__DESCRIPTION OF THE TASK__: Below this line are records; transcribe exactly the lines between the one holding "anniversary" and the one holding "Outside Party & Gathering, 30 Inch", inclusive, and omit the pictures.

__EXERCISE DATA__:
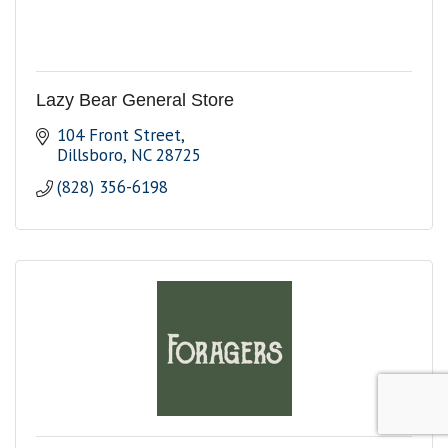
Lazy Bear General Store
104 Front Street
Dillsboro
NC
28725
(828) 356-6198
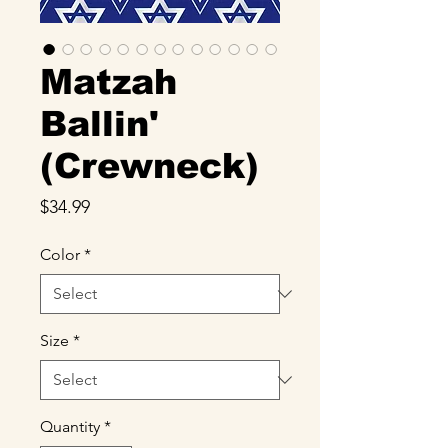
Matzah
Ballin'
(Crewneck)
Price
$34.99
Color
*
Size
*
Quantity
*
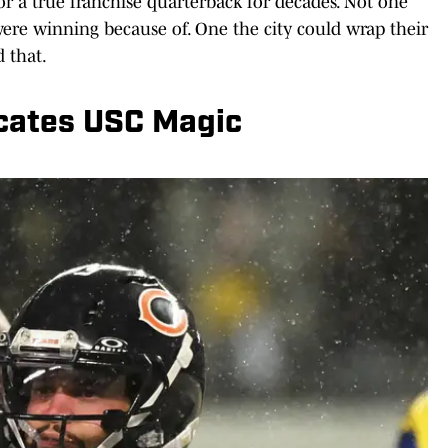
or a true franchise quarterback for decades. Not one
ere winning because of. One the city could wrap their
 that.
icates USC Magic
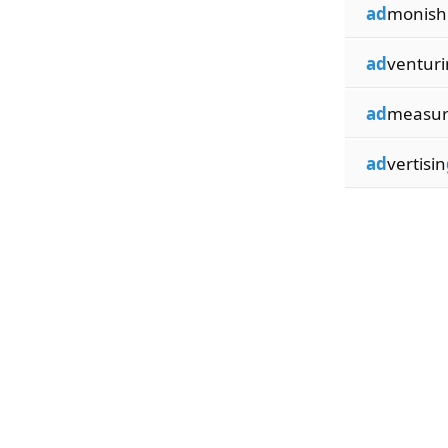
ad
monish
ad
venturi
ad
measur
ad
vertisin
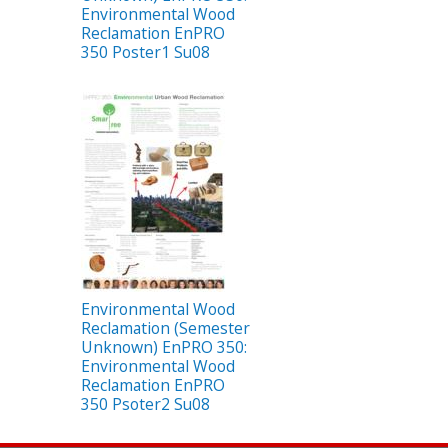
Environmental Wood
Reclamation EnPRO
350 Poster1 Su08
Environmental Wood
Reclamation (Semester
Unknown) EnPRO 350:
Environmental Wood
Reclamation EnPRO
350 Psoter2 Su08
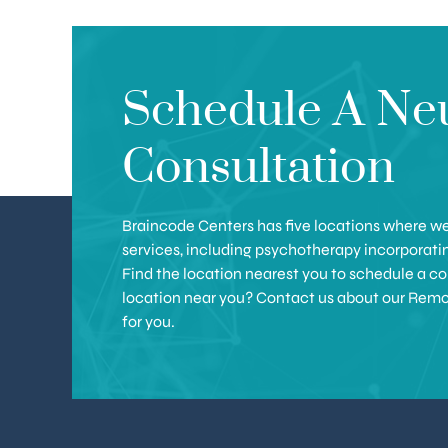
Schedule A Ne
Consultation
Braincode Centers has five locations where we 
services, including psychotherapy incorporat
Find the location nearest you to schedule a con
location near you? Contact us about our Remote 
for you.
--
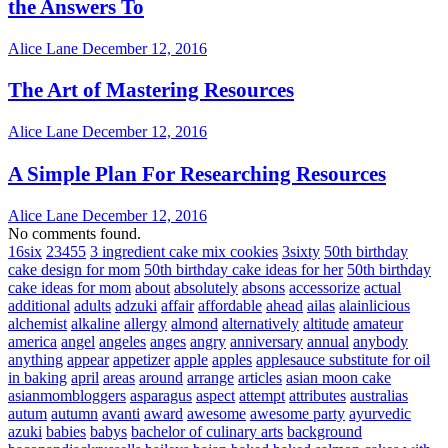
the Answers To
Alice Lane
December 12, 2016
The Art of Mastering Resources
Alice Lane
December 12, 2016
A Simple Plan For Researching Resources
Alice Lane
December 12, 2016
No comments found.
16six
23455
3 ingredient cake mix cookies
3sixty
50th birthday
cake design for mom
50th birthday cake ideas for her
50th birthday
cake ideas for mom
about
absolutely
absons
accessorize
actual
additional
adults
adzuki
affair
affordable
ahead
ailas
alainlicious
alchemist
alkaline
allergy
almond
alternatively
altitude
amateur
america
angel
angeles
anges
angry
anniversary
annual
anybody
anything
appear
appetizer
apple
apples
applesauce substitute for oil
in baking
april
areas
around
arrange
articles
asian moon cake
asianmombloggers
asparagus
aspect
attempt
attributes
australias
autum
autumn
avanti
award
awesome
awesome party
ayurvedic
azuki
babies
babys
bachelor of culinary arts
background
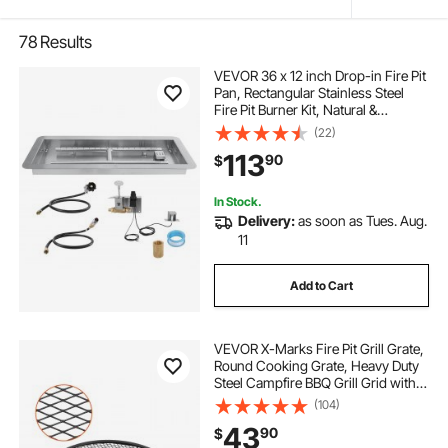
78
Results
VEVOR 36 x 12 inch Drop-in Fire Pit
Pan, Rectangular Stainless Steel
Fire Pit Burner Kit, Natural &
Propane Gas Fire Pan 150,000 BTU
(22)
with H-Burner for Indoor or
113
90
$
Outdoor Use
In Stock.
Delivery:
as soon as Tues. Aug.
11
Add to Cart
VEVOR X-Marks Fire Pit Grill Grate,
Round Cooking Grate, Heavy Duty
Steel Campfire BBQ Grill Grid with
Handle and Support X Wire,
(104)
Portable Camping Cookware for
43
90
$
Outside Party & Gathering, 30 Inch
--
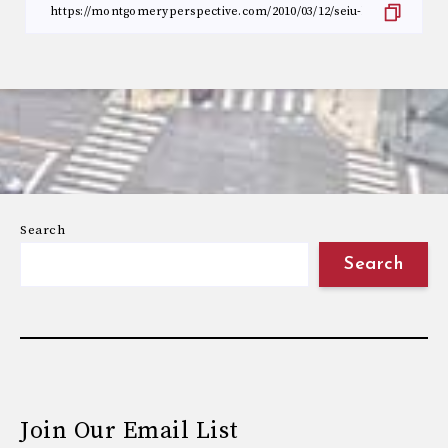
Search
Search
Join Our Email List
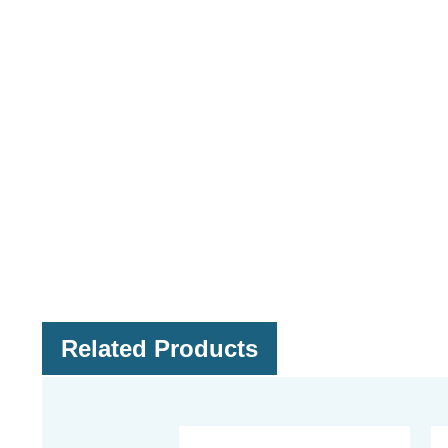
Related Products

__SOLUTION TO THIS EXERCISE__:
anniversary
annual
anybody
anything
appear
appetizer
apple
apples
applesauce substitute for oil
in baking
april
areas
around
arrange
articles
asian moon cake
asianmombloggers
asparagus
aspect
attempt
attributes
australias
autum
autumn
avanti
award
awesome
awesome party
ayurvedic
azuki
babies
babys
bachelor of culinary arts
background
78
Results
VEVOR 36 x 12 inch Drop-in Fire Pit
Pan, Rectangular Stainless Steel
Fire Pit Burner Kit, Natural &
Propane Gas Fire Pan 150,000 BTU
(22)
with H-Burner for Indoor or
113
90
$
Outdoor Use
In Stock.
Delivery:
as soon as Tues. Aug.
11
Add to Cart
VEVOR X-Marks Fire Pit Grill Grate,
Round Cooking Grate, Heavy Duty
Steel Campfire BBQ Grill Grid with
Handle and Support X Wire,
(104)
Portable Camping Cookware for
43
90
$
Outside Party & Gathering, 30 Inch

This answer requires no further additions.